Senior advocate Rakesh Dwivedi, appearing for the Unique Identification Authority of India (UIDAI) and the Gujarat government, said in most of the cases, authentication is done only once. “For example, in case of PAN cards, it is once in a lifetime. For mobile sims, it is done only at the time of obtaining it. So, where this multiplication of authentication from morning to evening comes from,” the senior lawyer asked, adding, “realistically speaking, there is no trail of authentication from morning to evening. No real-time tracking is done”. He then asked the bench to examine the Aadhaar law on the ground of “reasonableness” and said as of now, there was no such possibility of aggregation and if any such things happens in future, the court may examine them at that time.
During the day-long hearing, the bench asked whether the storage of biometric and demographic details under Aadhaar law amounted to “invasion of right to privacy” and said “minimal intrusion with legitimate interests have to be ensured”. “Any system which involves biometrics will require storage of biometrics, either at a single point or multiple points,” Dwivedi replied.

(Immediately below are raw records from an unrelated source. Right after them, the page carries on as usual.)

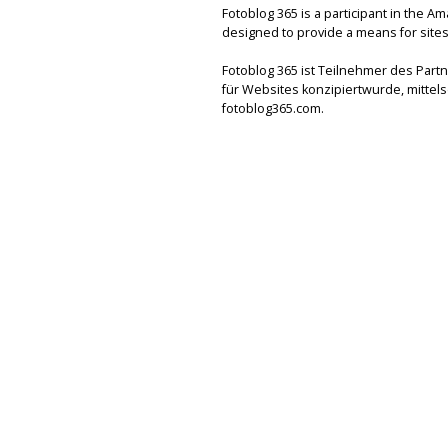
Fotoblog 365 is a participant in the A
designed to provide a means for sites 
Fotoblog 365 ist Teilnehmer des Par
für Websites konzipiertwurde, mitte
fotoblog365.com.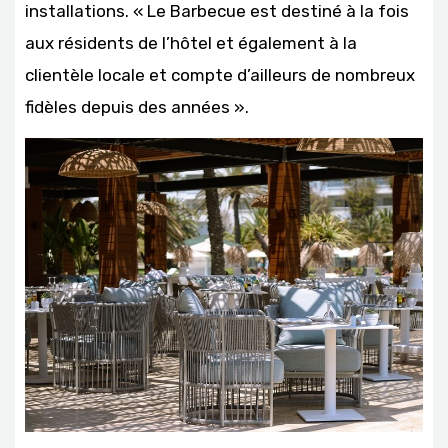
installations. « Le Barbecue est destiné à la fois
aux résidents de l’hôtel et également à la
clientèle locale et compte d’ailleurs de nombreux
fidèles depuis des années ».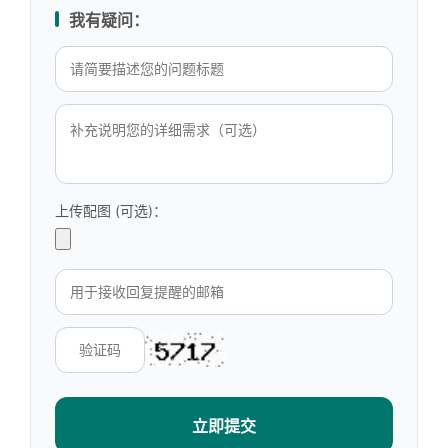
我有疑问：
上传配图 (可选)：
立即提交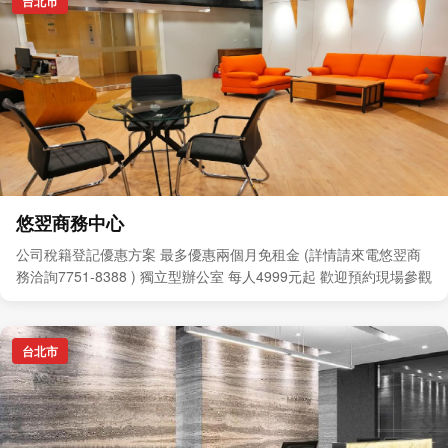
台北市
悠翌商務中心
公司稅籍登記優惠方案 最多優惠兩個月免租金 (詳情請來電悠翌商
務洽詢7751-8388 ) 獨立型辦公室 每人4999元起 歡迎預約現場參觀
台北市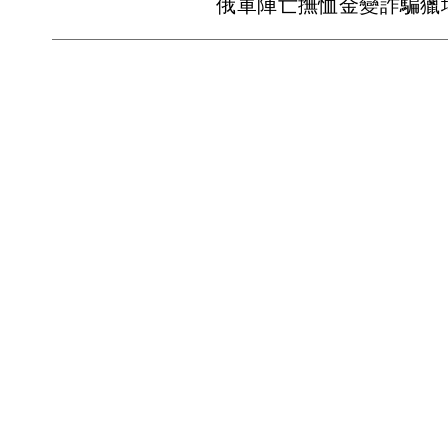
俄軍陣亡撫恤金變詐騙獵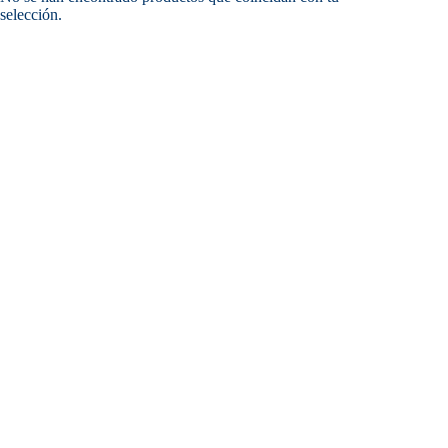
selección.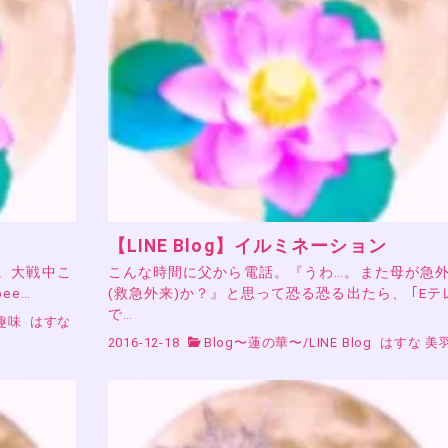
【LINE Blog】イルミネーション
。大戦中こ
こんな時間に父から電話。『うわ…。また母が急
ee…
(救急外来)か？』と思って恐る恐る出たら、 ｢Eテ
で…
趣味
はすな
2016-12-18
Blog〜蓮の華〜
/
LINE Blog
はすな 美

At the outset, Dwivedi referred to the provisions of Aadhaar law on enrolment and said Parliament was conscious of the fact the exclusion may happen and hence, section 7 provides alternatives to those who do not have Aadhaar. “My Lords, rest assured, there cannot be denial of service,” he said, adding that a person, who does not have Aadhaar number, can show the proof for enrolment application to avail services. “There is no question of denial. Denial is something that should not happen, ought not to happen. Though some more actions would be required to ensure this at the ground level,” he said, adding that the idea behind introduction of Aadhaar was inclusion and to ensure that persons come “face to face” with the authorities so that fakes are weeded out. If a person is unable to get ration due to failure of authentication, then any other family member can produce the Aadhaar number to get the benefits, he said.
The bench asked whether there were any isolated area in the country where Aadhaar services have not been reached and asked about its status in Jammu and Kashmir, Himachal Pradesh and Sikkim. The UIDAI said it will provide the figures on it. On the necessity of Aadhaar cards, the lawyer said it was part of the regulation and everybody would get recognised because of it and referred to the example of lawyers who are required to possess and produce ‘proximity cards’ to have access to the courts. “No right is absolute. Regulations are permissible,” he said, adding that even the apex court asks litigants to produce Aadhaar if they possess. The bench said there should be “a choice of identity” and if the choice to produce IDs is not there, this may violate proportionality test. Senior advocate Shyam Divan, who represents a former HC judge opposed to Aadhaar, responded to the plea of UIDAI counsel that Aadhaar was not being demanded for every transaction.
Divan said he does not have Aadhaar and was not allowed to open a fixed deposit account at the UCO Bank branch in the apex court premises. “Everybody is not capable of opening FD everyday. It is done only once or twice in a year generally,” UIDAI lawyer said. The counsel for UIDAI referred to the preamble of the Constitution and said there were two parts and the state has to ensure that a man survives and enjoys right to life. “Food is a part of dignity and so is privacy. When there is a conflict between the two, it has to be considered which should prevail. But why cannot we say that there is no conflict. Both are to be ensured,” the bench said. Dwivedi said the court is required to strike the balance between the right to privacy and right to life with dignity under Article 21 of the Constitution. He will resume his submissions tomorrow.